I stare at myself through watery lenses, my gaze roving over my bare body to assess how badly, bloodied, battered, and bruised it has become. When my eyes approach my face and I discover I have two black eyes, a weep rises in my throat as I remember I haven't seen myself in days and had no idea they were there.
I suppress my tears, turn my focus away from myself, wanting to feel stronger than I am, and reach for the soap and cloth. When I have them, I toss them into the warm water in front of me before taking the cloth and extending my arm, making sure it is soapy.
I set the warm cloth on my dry skin and try to remove the marks. His marks. They have swarmed me. His fingerprints. His teeth. They have become ingrained in my flesh. My movements become rougher as I begin to realize that no amount of soapy water will ever cleanse me of him. I scrub so hard that smallblood spots develop, my skin begins to peel away, and my sobbing intensifies, tears dripping down my cheeks.
“Get off me. Why can’t I remove you.”
I feel rage surge through me like I have never felt before, roaring through me like an entity I had no idea was living within me. My breathing quickens, my body tightens, and when I glance in the mirror, I let out a high-pitched scream before hurling the washcloth at the reflection in front of me. I watch as it slowly drops, only to reveal my bruised face through a blur of water once more, and I become insane.
I sweep my arm across the counter, dragging all the contents off it until it is hurled and smashed across the room.
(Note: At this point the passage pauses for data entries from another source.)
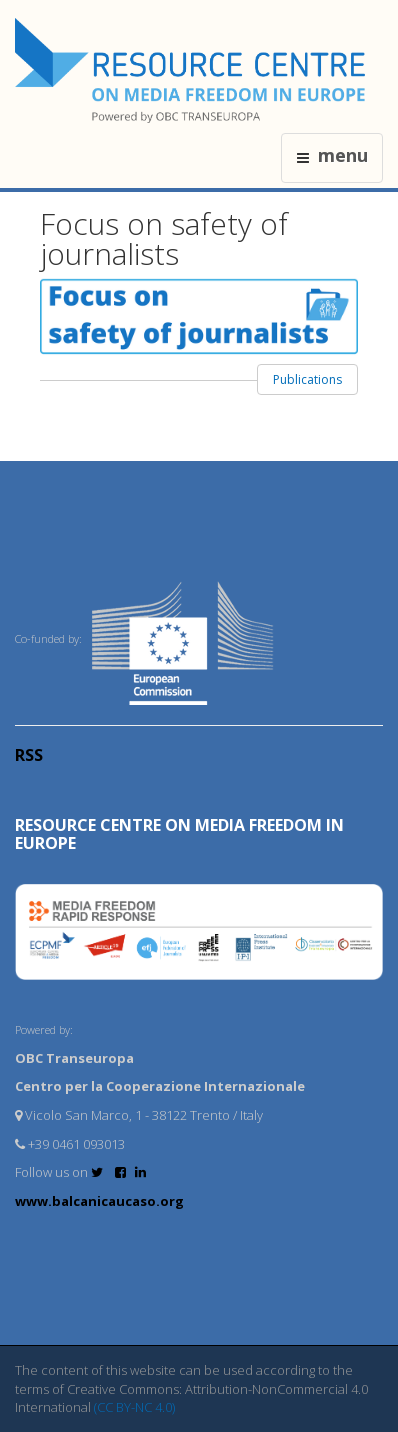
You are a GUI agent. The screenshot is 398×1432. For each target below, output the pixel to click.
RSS (29, 755)
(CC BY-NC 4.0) (134, 1407)
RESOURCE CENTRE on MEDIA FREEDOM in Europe (179, 834)
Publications (307, 379)
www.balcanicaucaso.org (99, 1201)
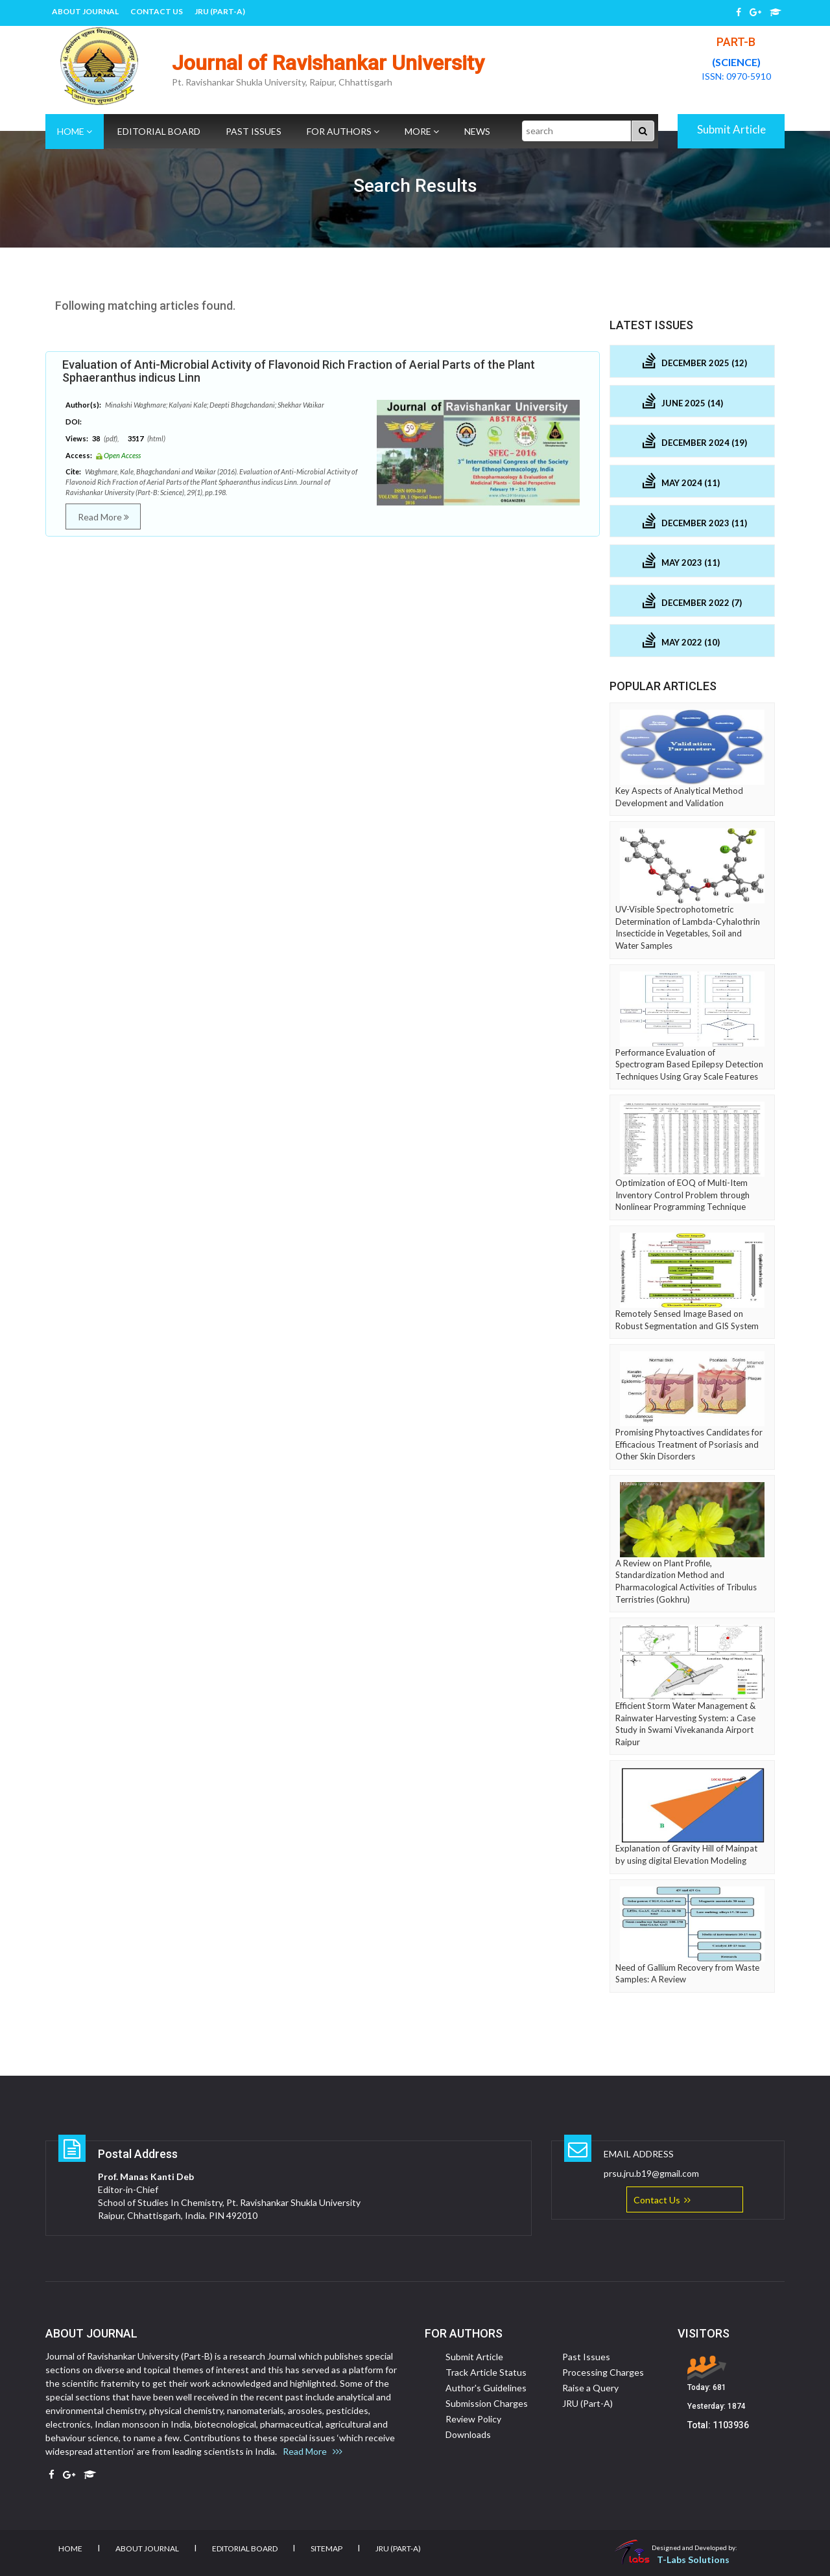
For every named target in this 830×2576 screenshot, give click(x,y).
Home (74, 131)
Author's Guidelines (486, 2387)
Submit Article (731, 129)
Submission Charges (486, 2403)
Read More (103, 516)
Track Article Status (486, 2372)
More (422, 131)
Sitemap (326, 2548)
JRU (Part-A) (220, 11)
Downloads (468, 2434)
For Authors (343, 131)
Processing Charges (603, 2372)
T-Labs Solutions (693, 2559)
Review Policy (473, 2418)
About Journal (85, 11)
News (477, 131)
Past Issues (253, 131)
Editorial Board (158, 131)
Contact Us (156, 11)
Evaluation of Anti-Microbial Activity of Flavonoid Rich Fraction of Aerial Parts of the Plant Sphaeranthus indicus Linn (298, 371)
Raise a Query (590, 2387)
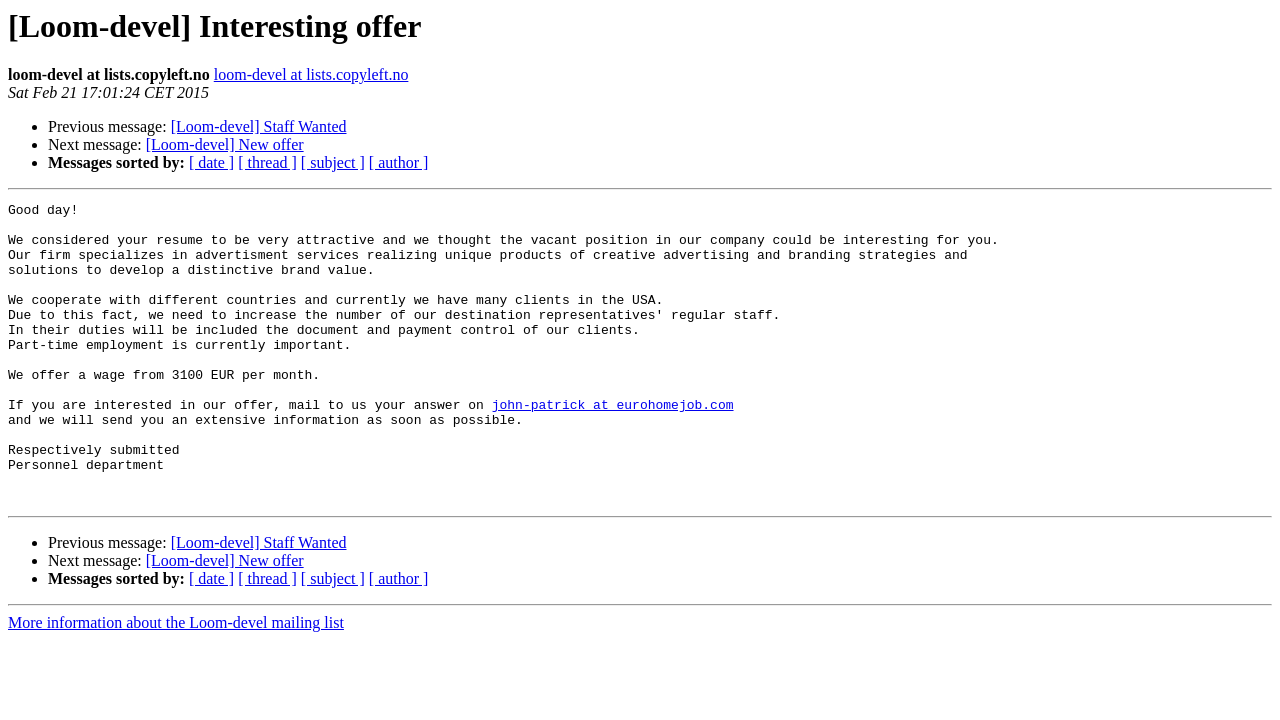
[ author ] (399, 162)
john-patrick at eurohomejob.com (613, 446)
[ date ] (211, 162)
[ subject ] (333, 162)
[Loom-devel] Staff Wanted (259, 126)
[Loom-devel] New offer (225, 144)
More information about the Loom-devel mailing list (176, 682)
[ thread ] (267, 162)
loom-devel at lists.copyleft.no (311, 74)
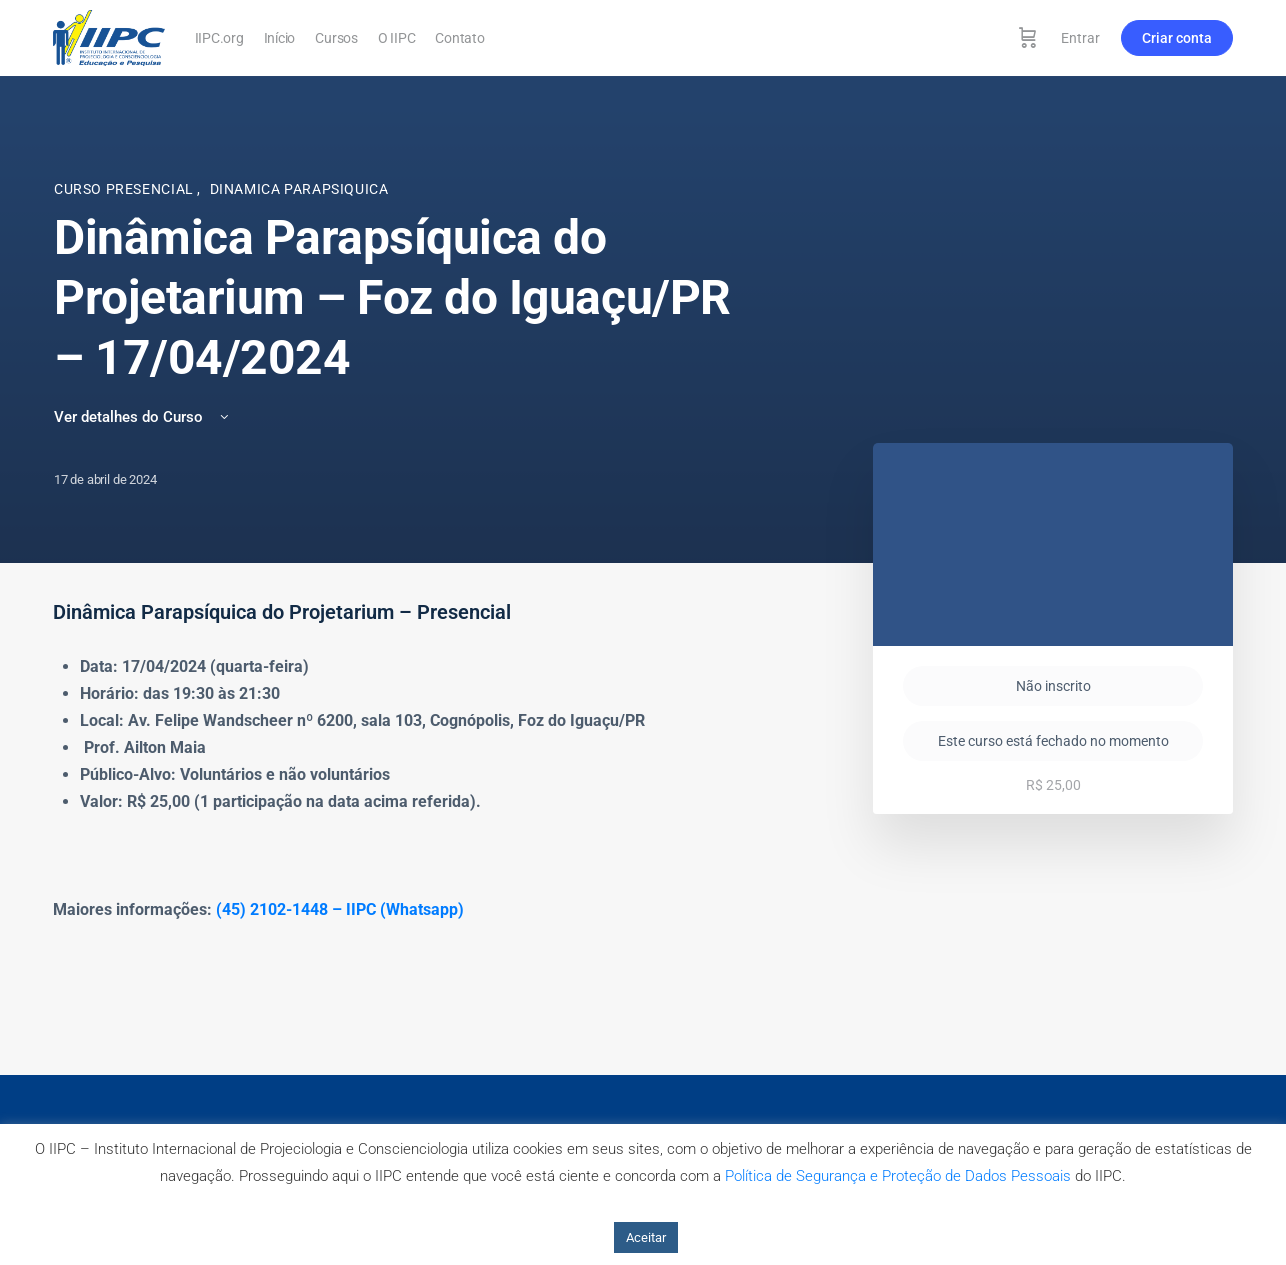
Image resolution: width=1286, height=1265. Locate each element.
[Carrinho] (1028, 38)
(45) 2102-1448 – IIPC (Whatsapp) (340, 909)
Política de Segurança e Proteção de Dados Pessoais (898, 1176)
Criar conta (1177, 38)
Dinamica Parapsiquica (299, 189)
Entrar (1080, 38)
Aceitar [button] (646, 1237)
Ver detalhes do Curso (143, 417)
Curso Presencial (125, 189)
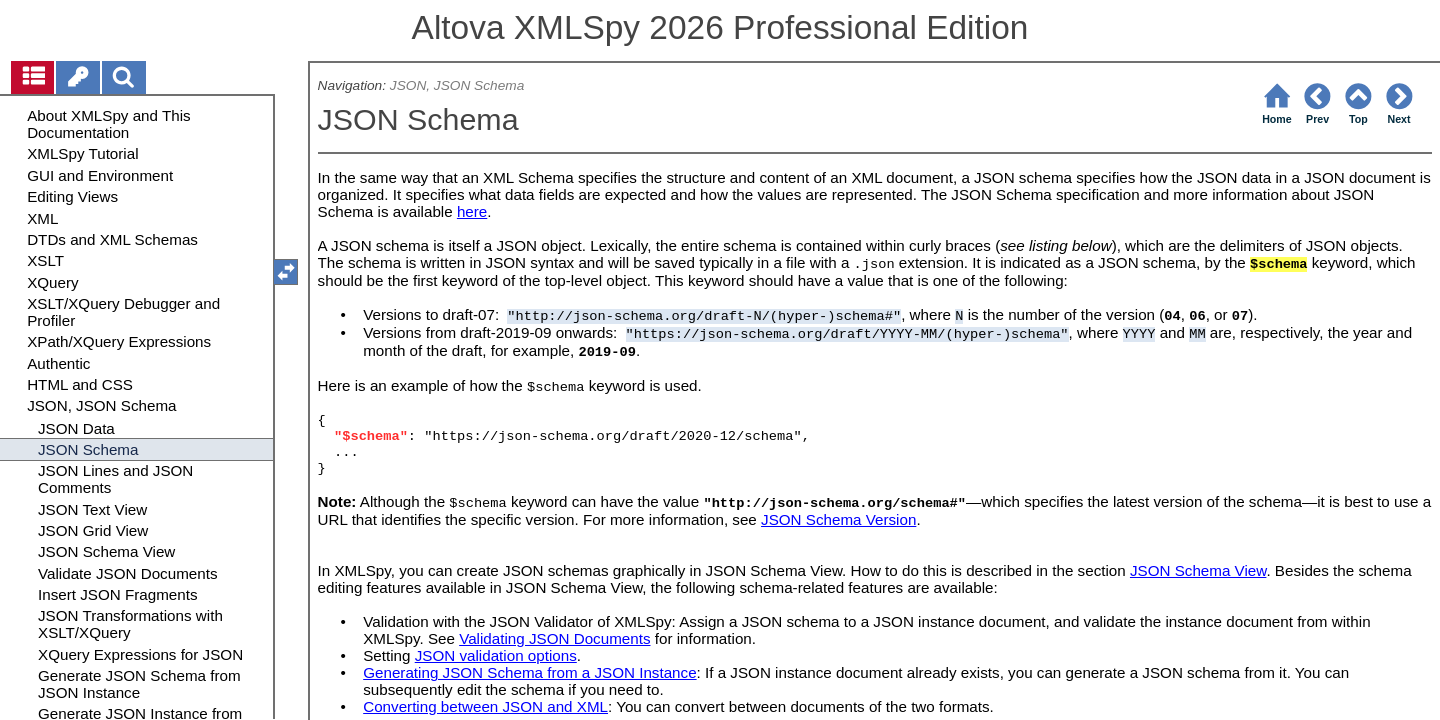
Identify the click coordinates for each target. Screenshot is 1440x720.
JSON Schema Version (838, 521)
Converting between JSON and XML (485, 708)
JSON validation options (496, 657)
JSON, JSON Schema (457, 85)
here (472, 211)
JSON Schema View (1198, 572)
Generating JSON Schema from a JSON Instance (529, 674)
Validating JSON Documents (554, 640)
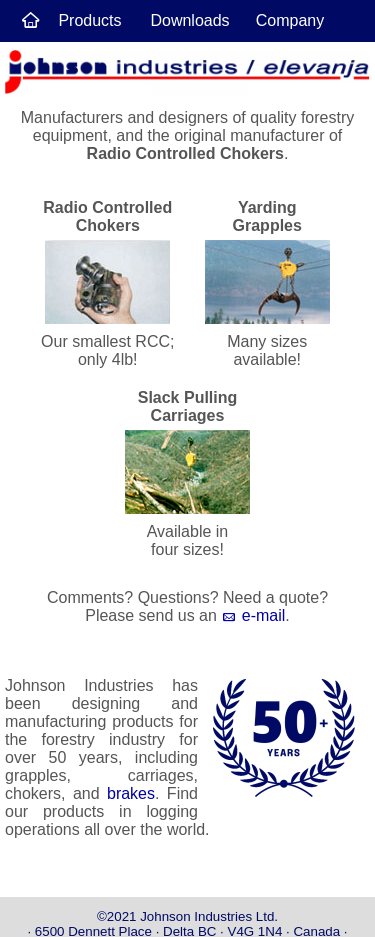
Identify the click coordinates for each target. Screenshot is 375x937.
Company (290, 20)
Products (89, 20)
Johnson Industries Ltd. (209, 916)
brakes (131, 793)
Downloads (189, 20)
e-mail (253, 615)
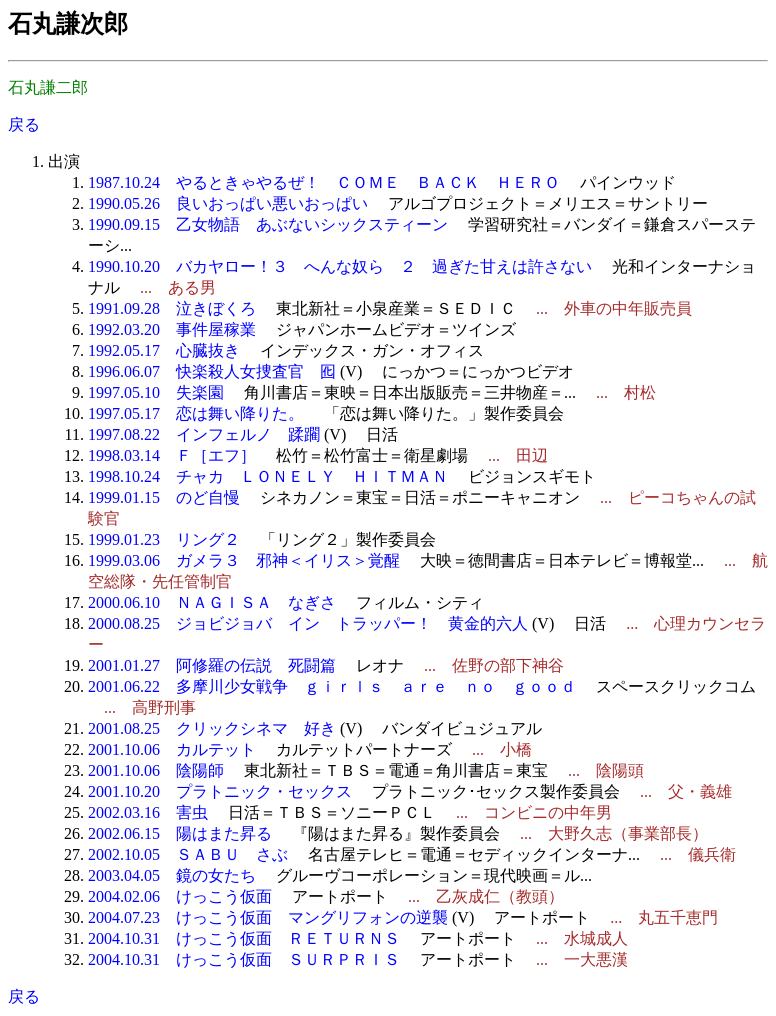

I grab everything I can before throwing it at my reflection, until the mirror shatters. In my delirium, I begin yelling things at Maddox, not understanding what I am saying, until I feel a strong arm wrap around my middle from behind and I immediately begin thrusting my body around, biting my nails into the arm.
“I can't get him off me; he's all over me!”
The arm draws me in closer before I hear Chaos speak gently into my ear.
“It's okay, Char; he can't fucking hurt you anymore.”
My body starts to unwind as a result of his reassurance, my thrusts slow, and I squeeze my eyes shut, weeping uncontrollably. Chaos joins me as my legs weaken and I collapse to the ground. As his arms circle around my quivering body, I snuggle up against his chest, my knees up, tears drenching his white tank, and he tenderly strokes my hair, comforting me as much as he can.
After some time of allowing me to cry against him in total silence, I begin to calm down and he starts to move, scooping me up in his arms and lifting me off the ground effortlessly. I cling to him as he strides with me for a short distance, my eyes remaining closed, until I hear the shower turn on and when I feel the warm water rain down on us, I suck in a sharp breath.
He lowers down with me a second time, fully clothed, until we're both on the floor and I'm bundled between his legs. We sit in quiet for a while, my cheek resting against his strong chest while he carefully washes my hair for me. He does not touch my naked body, and I refrain from making eye contact, but I allow him to assist me since my body is simply too immobile to do anything myself.
I hiss when he accidentally touches the Maddox-caused wound at the back of my neck, beneath my hair. He pauses, sensing my pain and I continue to keep my gaze low as he peeks around, softly brushing my hair away from my nape. He remains silent and still, staring at it, but he says nothing.